При Анне Иоанновне или даже «доброй» Елизавете упорствовавшую самозванку непременно отправили бы на дыбу. Но просвещённая Екатерина действовала иначе; она надеялась, что очевидные улики и увещевания в конце концов воздействуют на подследственную и позволят узнать её настоящие имя и происхождение. Кажется, несколько улёгся и монарший гнев, чему способствовало то обстоятельство, что 9 июня императрица была пленена живописным видом деревни Чёрная Грязь, которую она немедленно купила у князя С. Д. Кантемира, переименовала в Царицыно и решила построить здесь подмосковный дворец.

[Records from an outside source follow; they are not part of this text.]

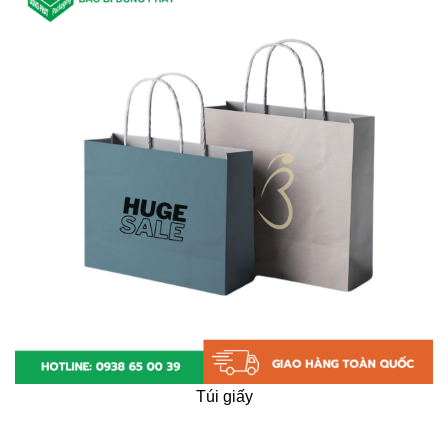
Túi giấy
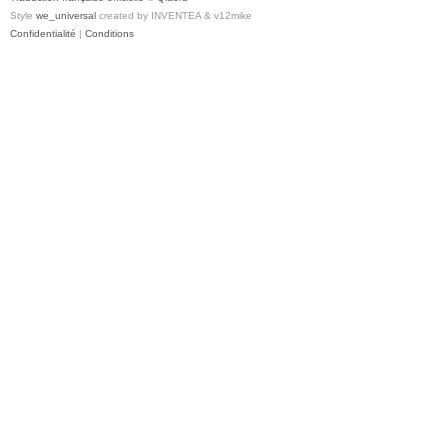
Style
we_universal
created by INVENTEA & v12mike
Confidentialité
|
Conditions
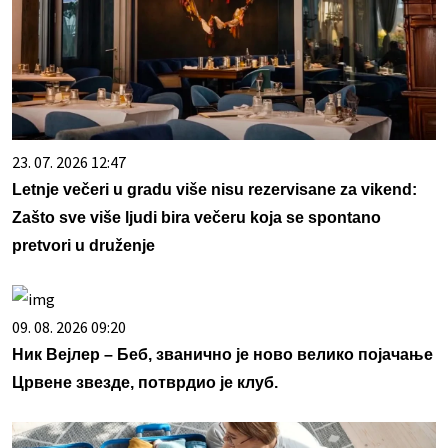
23. 07. 2026 12:47
Letnje večeri u gradu više nisu rezervisane za vikend:
Zašto sve više ljudi bira večeru koja se spontano
pretvori u druženje
09. 08. 2026 09:20
Ник Вејлер – Беб, званично је ново велико појачање
Црвене звезде, потврдио је клуб.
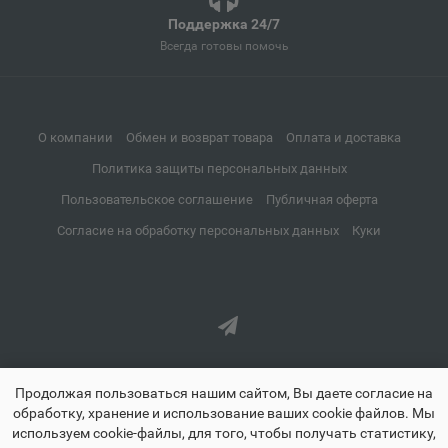
Поддержка 24/7
Апатиты
📍
Всегда готовы помочь
Мурманская область
Апрелевка
О компании
Обмен и возврат товара
Оплата и доставка
📍
Московская область
Политика защиты персональных данных
Пользовательское соглашение
Публичная оферта
Апшеронск
Согласие на обработку персональных данных
Куки
📍
Краснодарский край
Аргун
📍
Чеченская Республика
Продолжая пользоваться нашим сайтом, Вы даете согласие на
обработку, хранение и использование ваших cookie файлов. Мы
Ардатов
📍
используем cookie-файлы, для того, чтобы получать статистику,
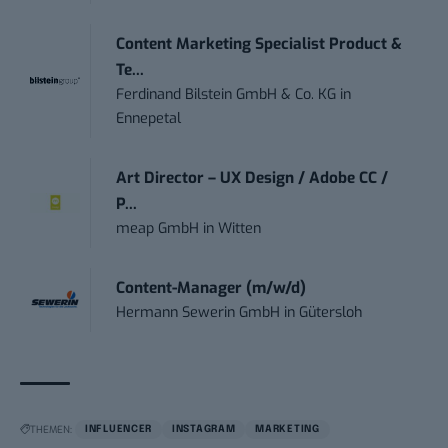
Content Marketing Specialist Product &
Te...
Ferdinand Bilstein GmbH & Co. KG
in
Ennepetal
Art Director – UX Design / Adobe CC /
P...
meap GmbH
in
Witten
Content-Manager (m/w/d)
Hermann Sewerin GmbH
in
Gütersloh
THEMEN:
INFLUENCER
INSTAGRAM
MARKETING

Во исполнение императорской воли Голицын велел передать арестованной, что её показания являются «басней и выдумкой, сплетённой только для того, дабы скрыть подлинную её природу и настоящие причины всех её и сообщников её действий». Теперь от неё требовалось именно «чистосердечное признание во всём, что касается до её рождения и учинённой дерзости», а также указание имени того, «кто её заставил играть сию роль». Непонятливой иностранке объяснили, что она «упорством своим и нераскаянием оскорбляет милосердное сердце» её величества, и отчётливо дали понять, что при продолжении подобного поведения подследственная «почувствует тягость праведного гнева» и принятые меры «исторгнут из неё и малейшие тайности»; в случае же признания ей обещали — даже при наличии тяжких вин — высочайшее помилование.
Эта психологическая атака не помогла. «Принцесса» опять уверяла, что «показывала самую истину и ничего ныне переменить не может». Главный следователь дал ей сутки на размышление, а затем явился лично, чтобы уговорить свою подопечную прекратить играть «комедию» и продемонстрировать непреклонность позиции власти. «Однако и сие было тщетно», — признался он императрице: узница повторила, что не знает своих родителей, наследницей российского престола её именовали другие, а сама она «никаких не изыскивала средств, дабы утвердить себя в том названии; ни с какою нациею никакого совещания о том не имела, ни от кого не подкуплена и ни для каких интересов тому не научена», к «тестаментам» и прочим документам отношения не имеет и не знает, кто их сочинил. Подследственная признала себя виновной лишь в том, что вовремя не «истребила» эти бумаги, за что и попросила помилования, под которым подразумевала свободный отъезд из России с обещанием «вечного молчания» о случившемся с ней злоключении.